On a side note, seeing the Capcom logo made me a bit wistful.

Most everyone left after that, leaving just Anass, Nazir, and myself in the living room. I helped clean up, and then wrote most of everything you read here for the first time (which is why losing it burns so much). I then realized that I hadn't used the restroom since getting there. As I start to walk in, Anass says the light in there doesn't work, so I have to use a candle. This is a unique experience, and as I'm moving the candle, trying not to drip hot wax all over myself whilst keeping my pants from touching the floor. Yeah, definitely glad I wasn't staying here three days.

At some arbitrary time, we go to bed, me telling Anass that I should get to the Tetouan bus station by 11:30 the next morning. Unfortunately, while I get up by 9am, Anass doesn't get up until noon. I'm forced to take the 1:30 bus and lose two hours. Anass brings me to a taxi, we say our goodbyes (I wish I could have said goodbye to Nazir) and I'm on my way.

Now, don't let this paint Anass in a bad light, despite how the brushstrokes look. He was a genuinely nice guy, and he did everything he could to make me feel welcome, as far as he could tell. There were just two issues which really prevented this from working. First, he's a very social guy with many friends. In theory, this is great. More people to meet. But they're all comfortable speaking Arabic, why should they change for me? Unfortunately, that creates a barrier that I am uncomfortable with. The second thing is that Anass and his friends are college bachelors. A lot of what I described, from the messy environment to the smoking and everything, could just have easily taken place at UC Berkeley. But it's just not my style, and it never was, even when I was a college student.

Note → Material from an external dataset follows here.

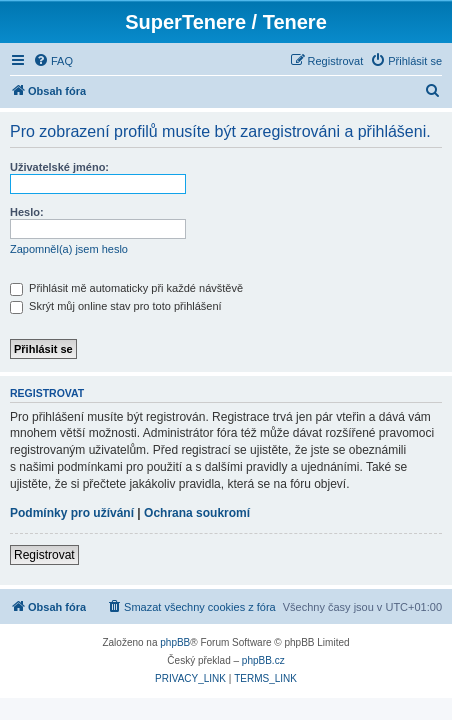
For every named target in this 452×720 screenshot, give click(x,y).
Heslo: (27, 212)
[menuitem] (53, 61)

Having new experiences can't change who you are, but they're worth having anyway, so I am thankful for this one, even if it wasn't my cup of Moroccan tea.

1 comment:

  1. Always interesting adventures, Andrew. It is funny how much similarity there is between college students. The scene you described is pretty reminiscent of the American college experience. From young people being glued to technology to hang outs in which a lot of people are doing random things even to the John Belushi-types. It goes to show that division lines develop as we get older. Perhaps its because we have more at stake in the world, but perhaps its because we get too set in our ways and our beliefs.

    On another note, the word of the day is now "Ciga-weed."